For Sheryl Sandberg, Facebook is more than just a place to stay connected.
The company’s now-24-year-old founder, Mark Zuckerberg, tapped Sandberg as his new No. 2 in March, making her Facebook’s chief operating officer — and first major female hire.
The post puts Sandberg in charge of the social-networking behemoth’s sales, human resources, marketing and business development as the 550-person company overhauled its site with a new look this month and expands overseas, where more than half of its users are based.
She’s also tasked with turning Facebook’s 80 million users into an attractive target for advertisers. The company may be valued at $15 billion and is the world’s fourth most popular website, but it’s just now starting to figure out how to make money.

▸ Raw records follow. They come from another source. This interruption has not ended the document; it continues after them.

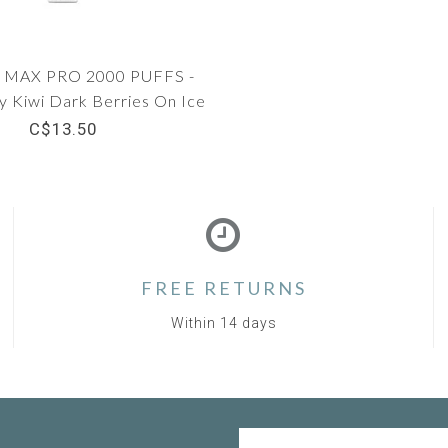
MAX PRO 2000 PUFFS -
y Kiwi Dark Berries On Ice
C$13.50
FREE RETURNS
Within 14 days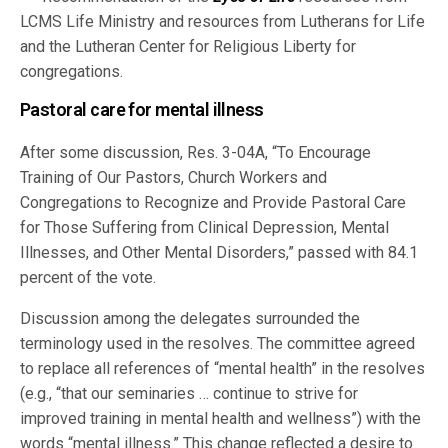
LCMS Life Ministry and resources from Lutherans for Life
and the Lutheran Center for Religious Liberty for
congregations.
Pastoral care for mental illness
After some discussion, Res. 3-04A, “To Encourage
Training of Our Pastors, Church Workers and
Congregations to Recognize and Provide Pastoral Care
for Those Suffering from Clinical Depression, Mental
Illnesses, and Other Mental Disorders,” passed with 84.1
percent of the vote.
Discussion among the delegates surrounded the
terminology used in the resolves. The committee agreed
to replace all references of “mental health” in the resolves
(e.g., “that our seminaries … continue to strive for
improved training in mental health and wellness”) with the
words “mental illness.” This change reflected a desire to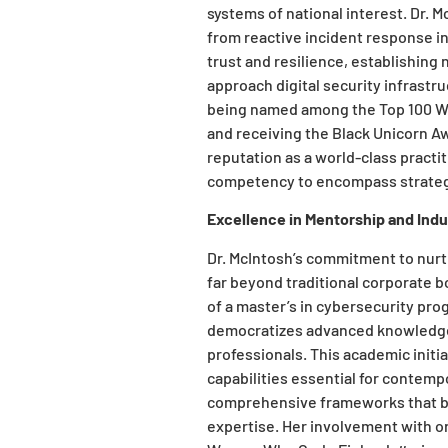
systems of national interest. Dr. 
from reactive incident response in
trust and resilience, establishin
approach digital security infrastr
being named among the Top 100 W
and receiving the Black Unicorn A
reputation as a world-class pract
competency to encompass strateg
Excellence in Mentorship and Ind
Dr. McIntosh’s commitment to nurt
far beyond traditional corporate 
of a master’s in cybersecurity pro
democratizes advanced knowledge 
professionals. This academic initi
capabilities essential for contemp
comprehensive frameworks that br
expertise. Her involvement with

“We’re focused on growth,” she says. “We want to make Facebook more integrated in your life. We’re scaling the company to achieve those goals and scaling the monetization to fund that growth.”
Sandberg, 38, has experience building another dot-com into a major player: She most recently helped turn Google into an advertising powerhouse as the company’s VP of global online sales and operations, building the division into one that generates a majority of the company’s revenue.

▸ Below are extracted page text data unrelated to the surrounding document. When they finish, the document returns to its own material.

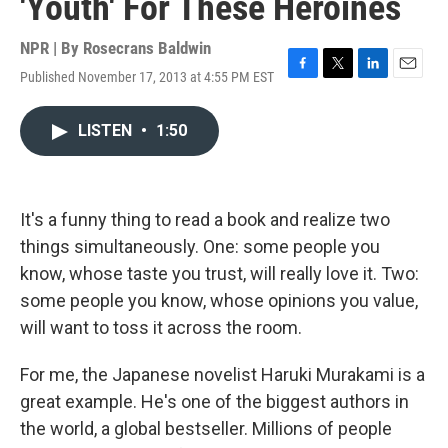
'Youth' For These Heroines
NPR | By
Rosecrans Baldwin
Published November 17, 2013 at 4:55 PM EST
F
T
L
E
a
w
i
m
c
i
n
a
LISTEN
•
1:50
e
t
k
i
b
t
e
l
o
e
d
o
r
I
k
n
It's a funny thing to read a book and realize two
things simultaneously. One: some people you
know, whose taste you trust, will really love it. Two:
some people you know, whose opinions you value,
will want to toss it across the room.
For me, the Japanese novelist Haruki Murakami is a
great example. He's one of the biggest authors in
the world, a global bestseller. Millions of people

“It’s really fun,” says Sandberg, who is married to former Yahoo music chief-turned-venture capitalist David Goldberg. “I liked the building process at Google, and Facebook is now at a much earlier stage than Google was. It has huge opportunities in front of it.”
Already, 60 of the top 100 advertisers are spending their ad dollars on Facebook. Paramount used it to promote the latest “Indiana Jones” adventure. Hundreds of thousands of users gifted each other with a digital fedora upon its release.

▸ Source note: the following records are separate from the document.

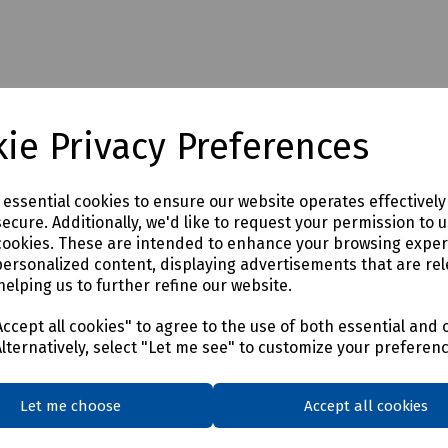
ie Privacy Preferences
e essential cookies to ensure our website operates effectivel
ecure. Additionally, we'd like to request your permission to 
cookies. These are intended to enhance your browsing expe
personalized content, displaying advertisements that are rel
helping us to further refine our website.
ccept all cookies" to agree to the use of both essential and 
Alternatively, select "Let me see" to customize your preferen
Let me choose
Accept all cookies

“This was users advertising the movie to other users,” Sandberg says.
“The information Web is evolving into the social Web,” Sandberg says. “When the Internet launched, it was a very anonymous space. What people do online now is social, and that’s where it’s all going.”
It’s certainly making Sandberg more friends — especially on Facebook.
“I have more than 1,200 friends now,” she laughs.
Three things in life I can’t do without: “My family, my running shoes and a sense of humor.”
What I’m reading now: “Unaccustomed Earth,” by Jhumpa Lahiri.
Fave leisure activity: “Yoga, while kids are asleep.”
Career mantra: “Have a long-run dream and an 18-month plan.”